遺言を無効にしない公正証書遺言の作成方法とは

2018-03-02

「自分が亡くなった後のために遺言を残しておきたい。でも、法的に有効な文書が自分で書けるかどうか心配だ…」とお悩みの方もいらっしゃると思います。
遺言書は、正しい書き方に従っていれば、自分一人で書いたものでも遺言書として効果を発揮します。
しかし、書き方を間違えて法的な有効性を欠いてしまうと、せっかくの遺言書が無駄になってしまいます。
そのような心配をされている方は、公正証書遺言を利用することをおすすめします。
公正証書遺言なら、公証人が立ち会う中で遺言書を作成するため、法的に有効な遺言書を遺すことができます。
そこでここでは、公正証書遺言とは何か、作成するにはどうすればいいのかをご紹介します。

■公正証書遺言とは

公正証書遺言とは、公証役場で公証人2人の立ち会いのもとで執筆する遺言書のことです。
基本的には、遺言書を遺したい人が公証役場に行きますが、寝たきりで動けないなどの理由がある場合には公証人に出張してもらうことも可能です。

■公正証書遺言を作成する方法

公正証書遺言作成手続きの流れは以下の通りです。

1.遺言書作成の目的・内容について本人の考えを整理する。
まずは、遺言書を遺すご本人が、何のために・誰のために遺言書を遺すのか考える必要があります。
遺言書でできるのは、財産を特定の相続人に相続させること・遺産分割の割合を指定すること・相続人以外の第三者に財産を遺すこと・遺族にメッセージを遺すこと・遺族の相続手続きの負担を軽減することなどです。
これらを踏まえたうえで、なぜ遺言書を遺すのかを考えましょう。

2.基礎資料の準備
基礎資料とは、印鑑証明書・遺言者と相続人の続柄の分かる戸籍謄本・相続不動産の登記事項証明書と固定資産評価証明書・証人予定者(2名)の名前、住所、生年月日及び職業をメモしたものです。
証人については、信頼のおける友人でも構いませんが、心当たりがない、あるいは秘密を守ってくれるか不安な場合は、守秘義務のある法律の専門家に依頼するのがおすすめです。
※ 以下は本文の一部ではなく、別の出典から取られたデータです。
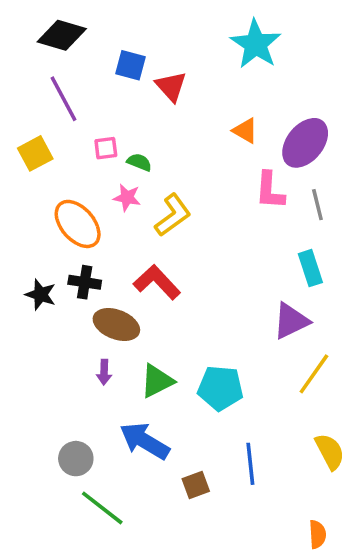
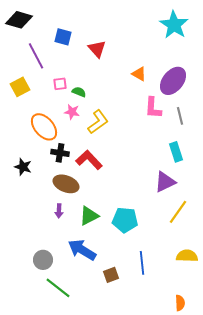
black diamond: (62, 35) -> (19, 20), moved
cyan star: (256, 44) -> (174, 25), moved
blue square: (131, 65) -> (63, 37), moved
black cross: (85, 282) -> (60, 153), moved
yellow semicircle: (330, 451) -> (187, 256), turned -60

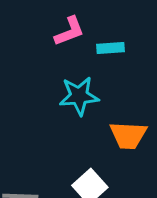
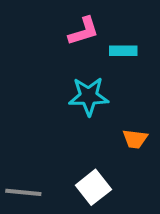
orange trapezoid: (128, 135) -> (135, 139), size x0.7

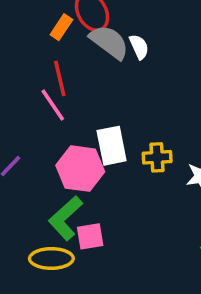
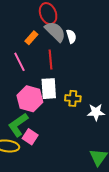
orange rectangle: (61, 27) -> (31, 38), moved
red line: (60, 78) -> (50, 60), moved
pink square: (90, 236) -> (30, 137), turned 35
公証役場で紹介してもらうこともできます。

3.公証人との事前打ち合わせ
本人の居所から最寄りの公証役場に上記の資料を持参して、遺言の内容や手数料などについて公証人と打ち合わせします。
もしくは、公証人でなくても他の法律の専門家にも相談できます。
そのとき、専門用語が飛び交うかもしれませんが、分からないことは遠慮せず尋ねてください。

4.証人2人の立ち会いの下、公証役場で証書を作成
遺言書作成の当日、本人と証人2人が公証役場に訪れます。
作成時は、公証人が本人と証人2人の前で遺言書を読み上げます。
問題が無ければ本人と証人2人が署名・押印し、これで遺言書の完成です。

公正証書遺言の作成には、労力とお金が必要ですが、その代わりに確実に効力のある遺言書を作成することができます。
安心して遺言書を遺したいなら、公正証書遺言がおすすめです。